Small-town government run amok (Part V): Douglas County, Oregon can't afford a single library site but spends federal dollars to lobby for timber interests

story in today's Oregonian newspaper is headlined:  "Struggling Oregon county spent safety net money on pro-timber video, animal trapping."  The story is about Douglas County, Oregon, the fiscal travails of which I the New York Times wrote about here.  (I've written about the economic travails of rural Oregon here, here, here, and here, and wrote a travelogue that passed through Douglas County here).  The consequences of fiscal trauma in Douglas County include, most recently, the closure of all of the county's library branches.  Now, the Oregonian reveals, the Douglas County Commissioners have spent $250,000 in federal "Secure Rural Schools" money (meant to compensate counties for the loss of revenue from timber harvesting) over the past two years to make pro-timber industry videos, and they've spent an addition $240,000 to support the organization that made the videos, the opaquely named "Communities for Healthy Forests."  Here's an excerpt from the story by Rob Davis.
The Douglas County commission's spending raises questions about a federal program called Secure Rural Schools, which has suffered from a lack of oversight since it was co-authored in 2000 by Sen. Ron Wyden, an Oregon Democrat. 
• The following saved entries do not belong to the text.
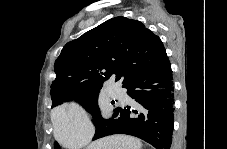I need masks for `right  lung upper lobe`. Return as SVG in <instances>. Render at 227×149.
<instances>
[{"label": "right lung upper lobe", "mask_w": 227, "mask_h": 149, "mask_svg": "<svg viewBox=\"0 0 227 149\" xmlns=\"http://www.w3.org/2000/svg\"><path fill=\"white\" fill-rule=\"evenodd\" d=\"M166 58L161 39L143 23L112 18L63 47L54 64L53 105L101 88L114 74L125 85Z\"/></svg>", "instance_id": "1"}]
</instances>
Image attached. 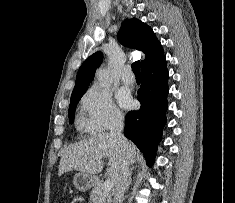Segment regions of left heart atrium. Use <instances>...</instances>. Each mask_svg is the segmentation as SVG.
Here are the masks:
<instances>
[{
    "mask_svg": "<svg viewBox=\"0 0 235 203\" xmlns=\"http://www.w3.org/2000/svg\"><path fill=\"white\" fill-rule=\"evenodd\" d=\"M118 101L120 105L123 106L124 108H130L133 104L132 98L125 91H122L118 94Z\"/></svg>",
    "mask_w": 235,
    "mask_h": 203,
    "instance_id": "obj_1",
    "label": "left heart atrium"
}]
</instances>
The program gives counties part of what they once earned from logging on federal land before endangered species listings curtailed the harvest. Oregon has received $3 billion, more than any other state. 
Most of the federal money goes to roads and schools. But counties have wider leeway over a portion known as Title III, which was funded at $14.3 million nationally in 2015.
Don't miss the full story, which also includes this nugget.
[Douglas County] gave $71,000 to Wildlife Services, a federal animal trapping agency, for work that included killing bears and porcupines on public and private timber land. The animals eat the inner bark of Douglas fir, damaging timber crops.